- **What you should do**
Look through the entries below and say how many lines contain the string "může". Give the number only.

- **Records for this exercise**
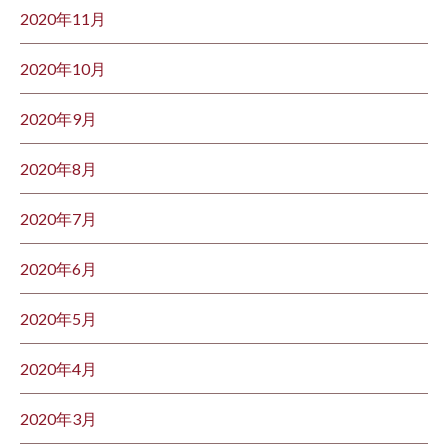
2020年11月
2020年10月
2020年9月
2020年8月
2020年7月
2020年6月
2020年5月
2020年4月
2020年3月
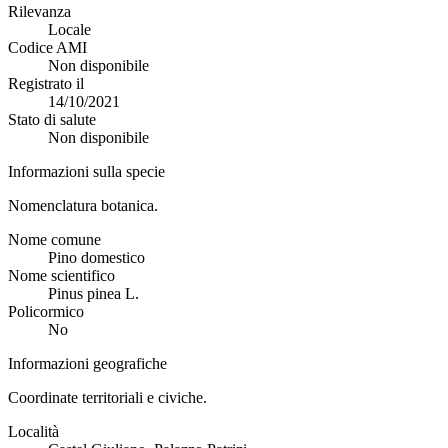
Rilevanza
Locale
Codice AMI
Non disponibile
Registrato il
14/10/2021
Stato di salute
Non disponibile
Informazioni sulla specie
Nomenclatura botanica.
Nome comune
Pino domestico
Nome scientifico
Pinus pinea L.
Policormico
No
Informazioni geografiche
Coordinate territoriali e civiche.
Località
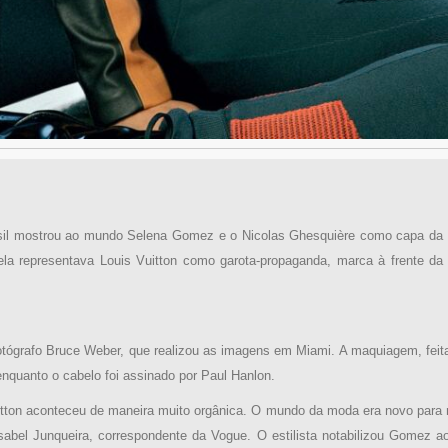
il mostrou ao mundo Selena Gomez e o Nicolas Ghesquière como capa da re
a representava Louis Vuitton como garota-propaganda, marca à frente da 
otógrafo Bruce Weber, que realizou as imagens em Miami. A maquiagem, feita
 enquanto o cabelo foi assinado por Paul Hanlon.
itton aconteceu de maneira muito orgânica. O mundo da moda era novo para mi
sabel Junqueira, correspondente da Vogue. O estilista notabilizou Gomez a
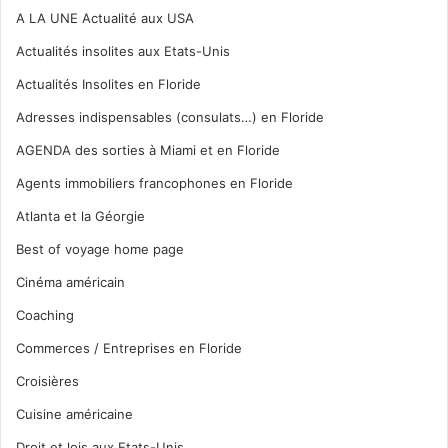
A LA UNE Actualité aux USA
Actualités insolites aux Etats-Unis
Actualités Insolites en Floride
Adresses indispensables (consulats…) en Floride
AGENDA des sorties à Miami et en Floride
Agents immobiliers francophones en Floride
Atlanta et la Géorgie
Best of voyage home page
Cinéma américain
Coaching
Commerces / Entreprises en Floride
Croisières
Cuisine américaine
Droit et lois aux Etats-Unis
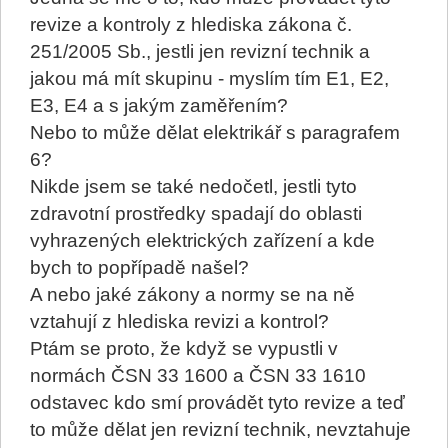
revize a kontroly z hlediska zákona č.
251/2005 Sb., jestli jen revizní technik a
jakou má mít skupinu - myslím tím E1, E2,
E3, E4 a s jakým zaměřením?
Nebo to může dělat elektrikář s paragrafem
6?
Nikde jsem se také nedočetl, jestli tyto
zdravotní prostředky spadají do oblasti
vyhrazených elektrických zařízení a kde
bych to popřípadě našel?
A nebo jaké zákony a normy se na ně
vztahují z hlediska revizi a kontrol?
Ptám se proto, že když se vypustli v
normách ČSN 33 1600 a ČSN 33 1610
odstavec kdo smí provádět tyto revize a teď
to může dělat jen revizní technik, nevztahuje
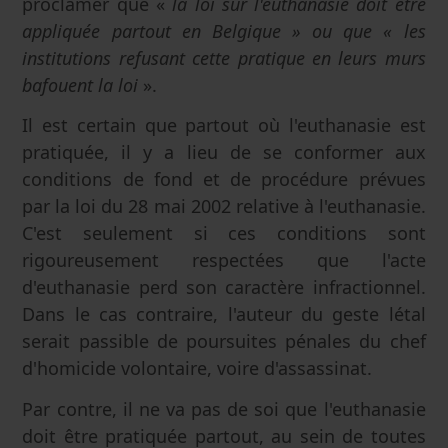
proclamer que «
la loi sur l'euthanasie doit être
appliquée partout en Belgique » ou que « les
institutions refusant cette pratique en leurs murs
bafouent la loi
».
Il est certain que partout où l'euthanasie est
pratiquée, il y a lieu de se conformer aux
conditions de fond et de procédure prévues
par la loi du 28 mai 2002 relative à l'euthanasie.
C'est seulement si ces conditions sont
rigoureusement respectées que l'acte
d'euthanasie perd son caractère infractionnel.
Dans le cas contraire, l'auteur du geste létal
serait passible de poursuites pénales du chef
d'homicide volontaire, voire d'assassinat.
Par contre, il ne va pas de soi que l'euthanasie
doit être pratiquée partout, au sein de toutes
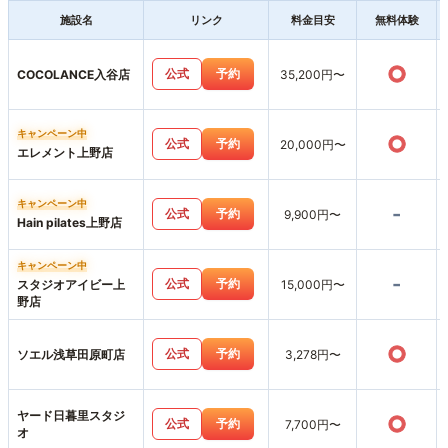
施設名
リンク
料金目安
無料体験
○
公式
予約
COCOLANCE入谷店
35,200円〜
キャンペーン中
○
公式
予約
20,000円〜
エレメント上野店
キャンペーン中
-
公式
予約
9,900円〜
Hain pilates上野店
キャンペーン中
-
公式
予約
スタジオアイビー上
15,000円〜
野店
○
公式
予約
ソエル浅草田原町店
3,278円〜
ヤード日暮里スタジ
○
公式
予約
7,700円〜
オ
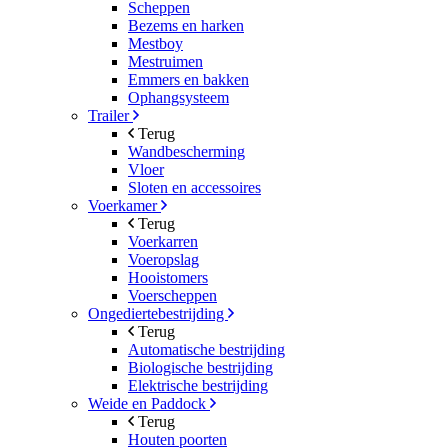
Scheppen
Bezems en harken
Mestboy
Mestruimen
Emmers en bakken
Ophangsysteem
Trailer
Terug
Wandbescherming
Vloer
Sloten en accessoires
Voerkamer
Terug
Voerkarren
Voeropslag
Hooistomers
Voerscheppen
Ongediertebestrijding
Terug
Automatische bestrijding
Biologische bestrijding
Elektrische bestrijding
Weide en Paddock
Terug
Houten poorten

...

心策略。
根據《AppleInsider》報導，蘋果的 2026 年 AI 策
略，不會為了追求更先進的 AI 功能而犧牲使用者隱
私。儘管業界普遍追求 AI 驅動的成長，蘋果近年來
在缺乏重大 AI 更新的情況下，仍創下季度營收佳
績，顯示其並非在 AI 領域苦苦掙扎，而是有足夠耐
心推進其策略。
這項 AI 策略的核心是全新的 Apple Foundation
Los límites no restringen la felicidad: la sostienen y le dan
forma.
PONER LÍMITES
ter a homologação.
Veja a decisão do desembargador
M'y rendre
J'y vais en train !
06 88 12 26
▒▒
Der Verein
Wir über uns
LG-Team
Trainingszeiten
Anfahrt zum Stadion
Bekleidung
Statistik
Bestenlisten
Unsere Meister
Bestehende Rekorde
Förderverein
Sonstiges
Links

- **Exercise solution**
2